Christophe Honoré, 2009 (France)

Très certainement un des moins bons films vus en salle cette année (remarquez que je ne parle pas de « plus mauvais » tout de même, la nuance est importante !)… Ce nouveau Christophe Honoré cumule en effet si ce n’est des défauts, des effets de style bien agaçants (je ne comparerai pas avec sa filmographie passée puisque je n’ai pas vu les précédents Dans Paris en 2006 ou La belle personne en 2008).
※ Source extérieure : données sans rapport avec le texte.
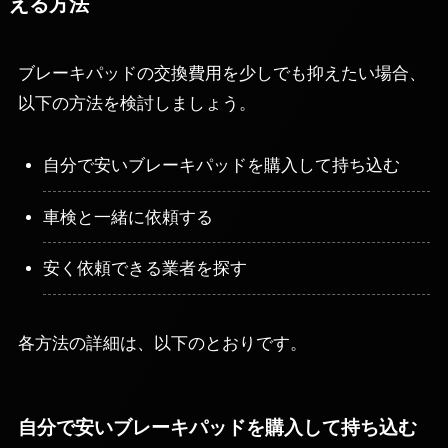
える方法
ブレーキパッドの交換費用を少しでも抑えたい場合、
以下の方法を検討しましょう。
自分で安いブレーキパッドを購入して持ち込む
車検と一緒に依頼する
安く依頼できる業者を探す
各方法の詳細は、以下のとおりです。
自分で安いブレーキパッドを購入して持ち込む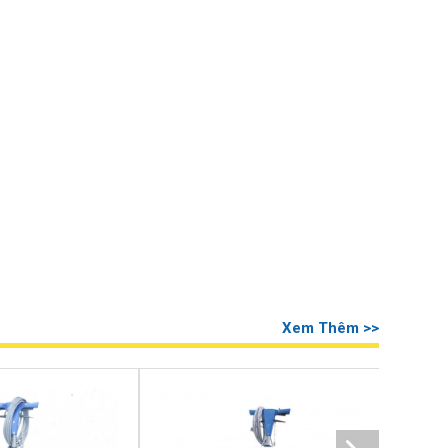
Xem Thêm >>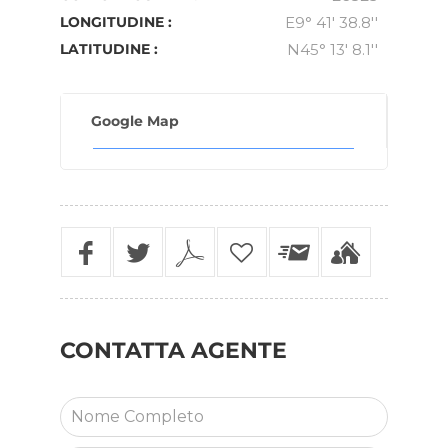
LONGITUDINE :
E9° 41' 38.8''
LATITUDINE :
N45° 13' 8.1''
Google Map
CONTATTA
AGENTE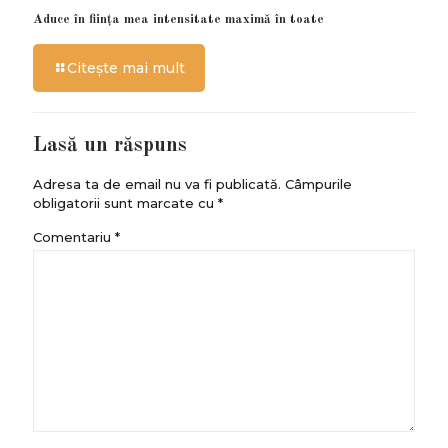
Aduce în ființa mea intensitate maximă în toate
Citește mai mult
Lasă un răspuns
Adresa ta de email nu va fi publicată.
Câmpurile
obligatorii sunt marcate cu
*
Comentariu
*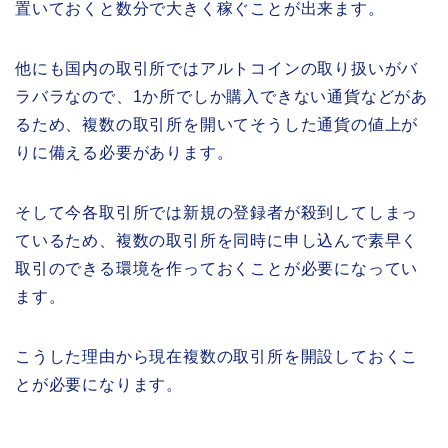
置いておくと数分で大きく稼ぐことが出来ます。
他にも国内の取引所ではアルトコインの取り扱いがバ
ラバラなので、1か所でしか購入できない通貨などがあ
るため、複数の取引所を開いてそうした通貨の値上が
りに備える必要があります。
そして今各取引所では新規の登録者が殺到してしまっ
ているため、複数の取引所を同時に申し込んで素早く
取引のできる環境を作っておくことが必要になってい
ます。
こうした理由から現在複数の取引所を開設しておくこ
とが必要になります。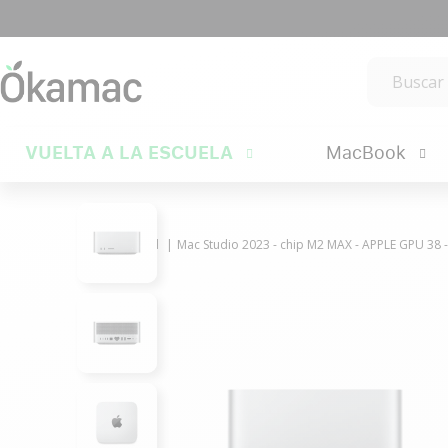
VUELTA A LA ESCUELA
MacBook
Mac/iPad
Mac Studio 2023 - chip M2 MAX - APPLE GPU 38 -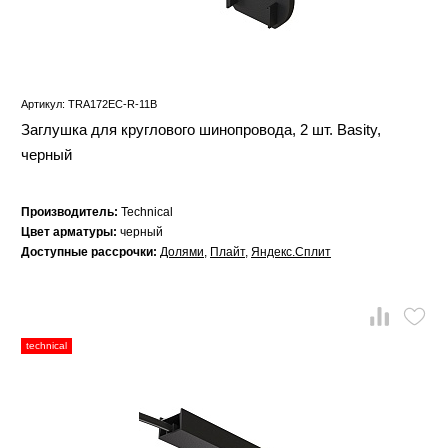
Артикул: TRA172EC-R-11B
Заглушка для круглового шинопровода, 2 шт. Basity,
черный
Производитель:
Technical
Цвет арматуры:
черный
Доступные рассрочки:
Долями
,
Плайт
,
Яндекс.Сплит
technical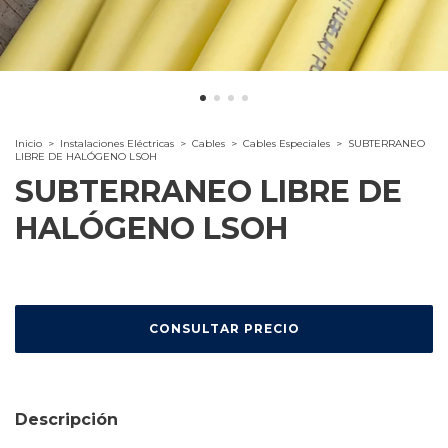
Inicio
>
Instalaciones Eléctricas
>
Cables
>
Cables Especiales
>
SUBTERRANEO
LIBRE DE HALÓGENO LSOH
SUBTERRANEO LIBRE DE
HALÓGENO LSOH
Descripción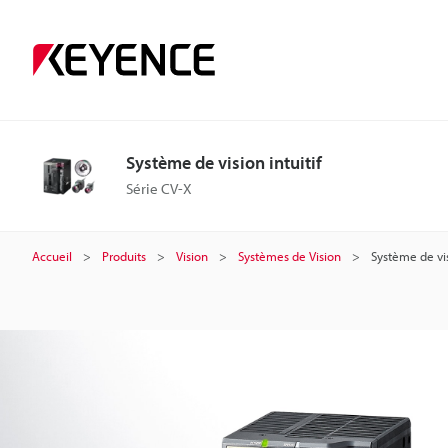
S
y
s
Système de vision intuitif
t
Série CV-X
è
Accueil
Produits
Vision
Systèmes de Vision
Système de vis
m
e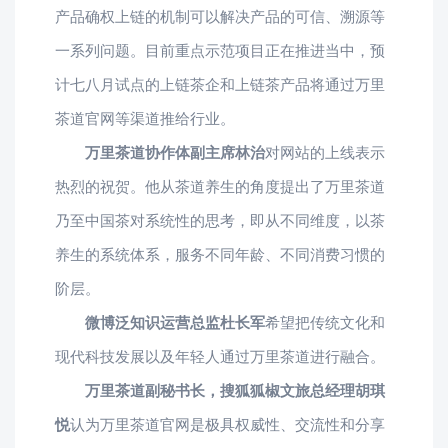
产品确权上链的机制可以解决产品的可信、溯源等
一系列问题。目前重点示范项目正在推进当中，预
计七八月试点的上链茶企和上链茶产品将通过万里
茶道官网等渠道推给行业。
万里茶道协作体副主席林治
对网站的上线表示
热烈的祝贺。他从茶道养生的角度提出了万里茶道
乃至中国茶对系统性的思考，即从不同维度，以茶
养生的系统体系，服务不同年龄、不同消费习惯的
阶层。
微博泛知识运营总监杜长军
希望把传统文化和
现代科技发展以及年轻人通过万里茶道进行融合。
万里茶道副秘书长，搜狐狐椒文旅总经理胡琪
悦
认为万里茶道官网是极具权威性、交流性和分享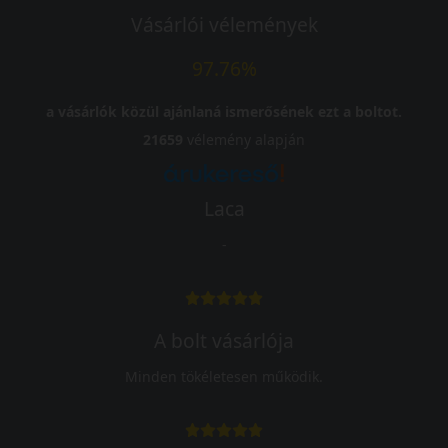
Vásárlói vélemények
97.76%
a vásárlók közül ajánlaná ismerősének ezt a boltot.
21659
vélemény alapján
Laca
-
A bolt vásárlója
Minden tökéletesen működik.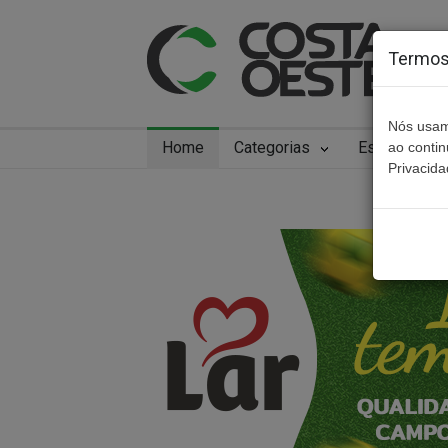
Termos 
Nós usam
Home
Categorias
Especiais
ao conti
Privacida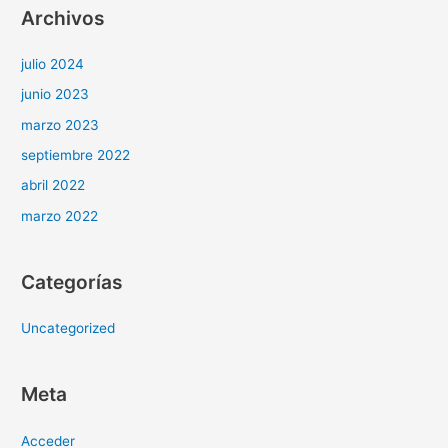
Archivos
julio 2024
junio 2023
marzo 2023
septiembre 2022
abril 2022
marzo 2022
Categorías
Uncategorized
Meta
Acceder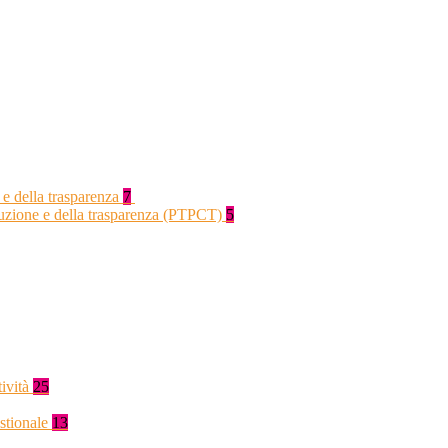
 e della trasparenza
7
rruzione e della trasparenza (PTPCT)
5
tività
25
stionale
13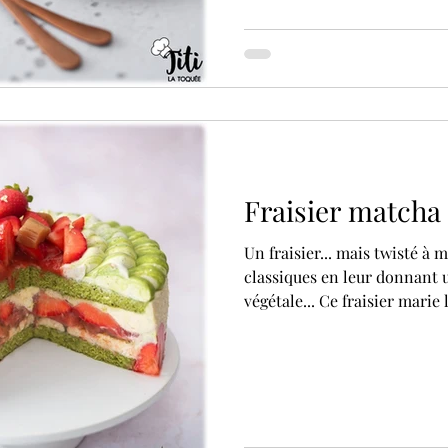
chocolat) et ici (religieuse a
Fraisier matcha
Un fraisier... mais twisté à m
classiques en leur donnant 
végétale... Ce fraisier mari
vanille à un confit fraise-rh
matcha léger comme un nuag
végétale grâce au gel matcha.
mascarpone vanillée pochée en dômes,
rappeler le matcha.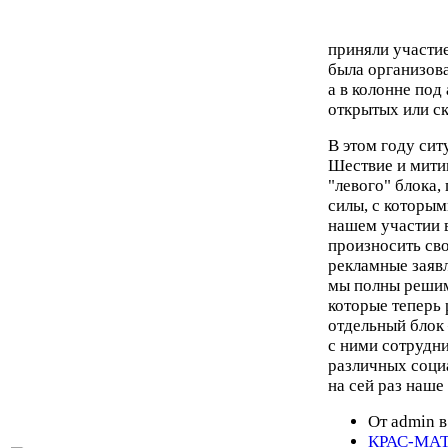
приняли участи
была организова
а в колонне по
открытых или с
В этом году сит
Шествие и мити
"левого" блока, 
силы, с которым
нашем участии в
произносить св
рекламные заявл
мы полны решим
которые теперь 
отдельный блок 
с ними сотрудни
различных соци
на сей раз наше
От admin в
КРАС-МА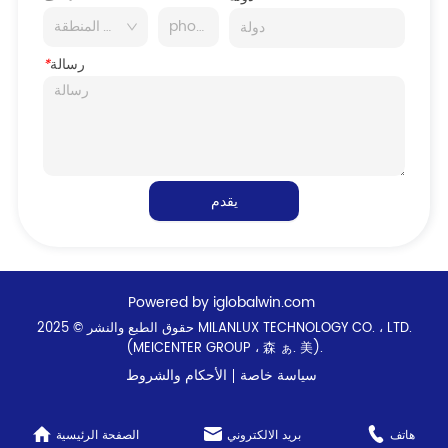
رسالة
*
يقدم
Powered by iglobalwin.com
حقوق الطبع والنشر © 2025 MILANLUX TECHNOLOGY CO. ، LTD.
(MEICENTER GROUP ، 森 ぁ. 美).
سياسة خاصة
الأحكام والشروط
هاتف
بريد الالكتروني
الصفحة الرئيسية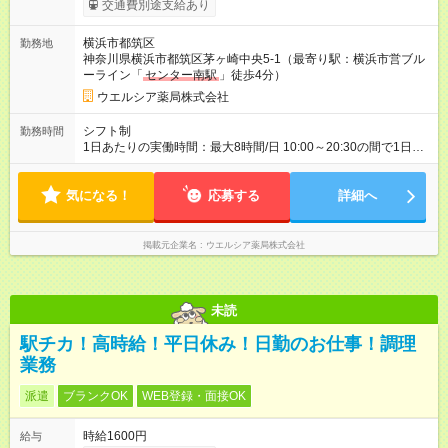
交通費別途支給あり
～100円の昇給あり （大学生は＋20円） 試用期間あり：入社日
から3ヶ月間／本採用と待遇は変わりません。 【試用期間】試用
横浜市都筑区
勤務地
期間あり 試用期間の長さ：3ヶ月 雇用形態、給与は本採用時と
神奈川県横浜市都筑区茅ヶ崎中央5-1（最寄り駅：横浜市営ブル
同じです。
ーライン「
センター南駅
」徒歩4分）
ウエルシア薬局株式会社
シフト制
勤務時間
1日あたりの実働時間：最大8時間/日 10:00～20:30の間で1日8
時間の勤務 ☆週3～4日の勤務 ※勤務曜日応相談 ☆未経験・無資
格可
気になる！
応募する
詳細へ
掲載元企業名
ウエルシア薬局株式会社
未読
駅チカ！高時給！平日休み！日勤のお仕事！調理
業務
派遣
ブランクOK
WEB登録・面接OK
時給1600円
給与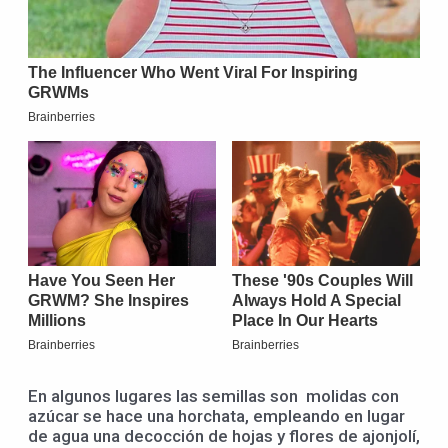
En algunos lugares las semillas son molidas con
azúcar se hace una horchata, empleando en lugar
de agua una decocción de hojas y flores de ajonjolí,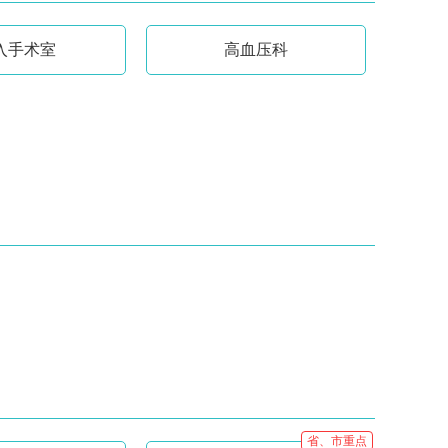
入手术室
高血压科
省、市重点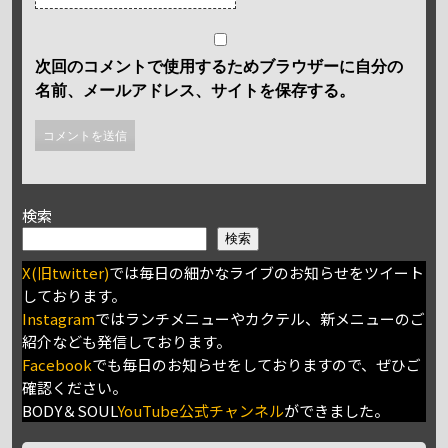
次回のコメントで使用するためブラウザーに自分の
名前、メールアドレス、サイトを保存する。
検索
検索
X(旧twitter)
では毎日の細かなライブのお知らせをツイート
しております。
Instagram
ではランチメニューやカクテル、新メニューのご
紹介なども発信しております。
Facebook
でも毎日のお知らせをしておりますので、ぜひご
確認ください。
BODY＆SOUL
YouTube公式チャンネル
ができました。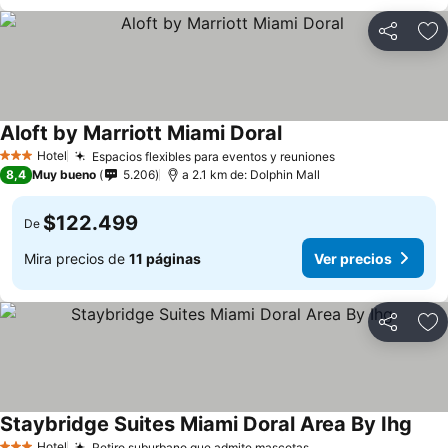
Compartir
Ag
Aloft by Marriott Miami Doral
Ver precios
Hotel
Espacios flexibles para eventos y reuniones
Ver precios
3 Estrellas
8,4
Muy bueno
5.206
a 2.1 km de: Dolphin Mall
$122.499
De
Mira precios de
11 páginas
Ver precios
Compartir
Ag
Staybridge Suites Miami Doral Area By Ihg
Ver 
Hotel
Retiro suburbano que admite mascotas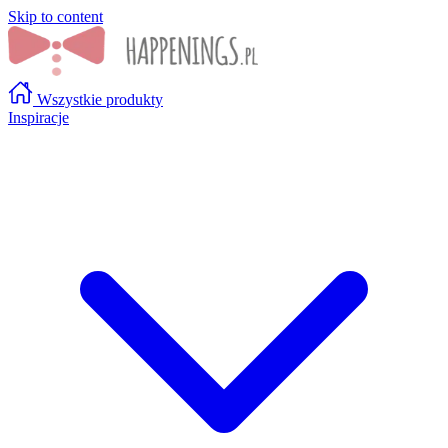
Skip to content
Wszystkie produkty
Inspiracje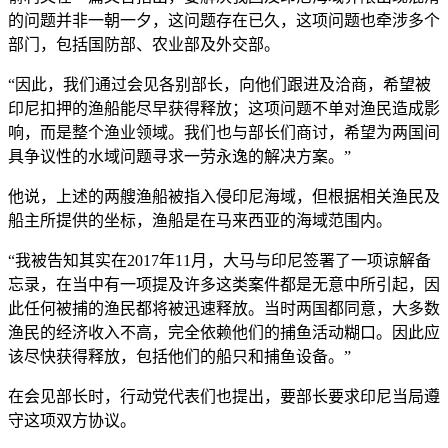
的问题并非一朝一夕，这问题存在已久，这项问题也牵涉多个
部门，包括国防部、农业部及外交部。
“因此，我们通过会见各别部长，向他们跟进及洽商，希望被
印尼扣押的渔船能尽早获得释放；这项问题不单对渔民造成影
响，而是整个渔业领域。我们也与部长们商讨，希望为两国间
具争议性的水域问题寻求一劳永逸的解决方案。”
他说，上述的两艘渔船被指入侵印尼海域，但根据相关渔民及
船主所提供的坐标，渔船是在马来西亚的海域范围内。
“我被告知其实在2017年11月，大马与印尼签署了一项谅解备
忘录，在当中有一项提及许多这类案件都是无意中所引起，因
此任何被捕的渔民都将被迅速释放。当时两国都同意，大多数
渔民的经济收入不高，完全依赖他们的捕鱼活动糊口。因此应
该尽快获得释放，包括他们的船只和捕鱼设备。”
在会见部长时，行动党代表们也提出，要部长要求印尼当局遵
守这项双方协议。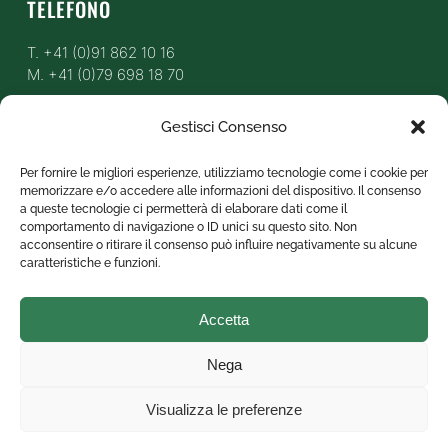
TELEFONO
T. +41 (0)91 862 10 16
M. +41 (0)79 698 18 70
Gestisci Consenso
EMAIL
Per fornire le migliori esperienze, utilizziamo tecnologie come i cookie per
info@profor-sa.ch
memorizzare e/o accedere alle informazioni del dispositivo. Il consenso
a queste tecnologie ci permetterà di elaborare dati come il
comportamento di navigazione o ID unici su questo sito. Non
acconsentire o ritirare il consenso può influire negativamente su alcune
ORARI APERTURA
caratteristiche e funzioni.
Lunedi – Venerdi:
Accetta
08:00 – 18:00
Domenica e festivi: chiuso
Nega
Visualizza le preferenze
© COPYRIGHT 2021 - 2026 | POWERED BY
Ticyweb
|
Informativa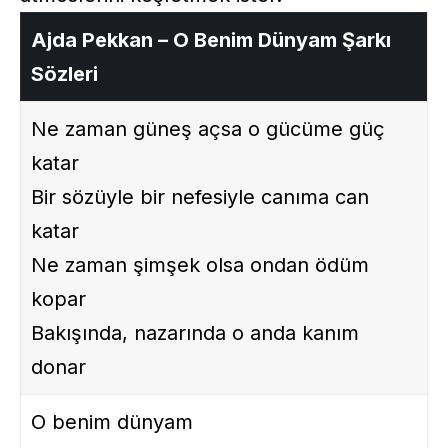
Ajda Pekkan – O Benim Dünyam Şarkı
Sözleri
Ne zaman güneş açsa o gücüme güç
katar
Bir sözüyle bir nefesiyle canıma can
katar
Ne zaman şimşek olsa ondan ödüm
kopar
Bakışında, nazarında o anda kanım
donar
O benim dünyam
L’histoire ? Euh, quelle histoire ?! Ah si, celle de Léna (Chiara Mastroianni), qui élève plus ou moins bien ses enfants depuis sa séparation avec Nigel (Jean-Marc Barr). Et ses relations avec sa famille (sœur, parents…). « Oui mais le sujet ? » me demanderez-vous ! Il n’y a rien de plus : pas de début ni de fin, juste une tranche de vie de cette (belle ?) personne… C’est un peu léger comme idée de départ me direz-vous, certes, mais cette chronique de mœurs, rondement menée, aurait pu néanmoins faire un bon film sur les sentiments, les relations familiales, les doutes… Malheureusement, rien de tout ça. D’autant plus avec les acteurs cités plus haut qui ne sont tout de même pas les premiers venus, et auxquels en plus viennent s’ajouter entre autres Marina Foïs et Marie-Christine Barrault ; ça fait quand même du beau monde… Malgré un ton juste et plus vrai que nature, cela ne suffit pas.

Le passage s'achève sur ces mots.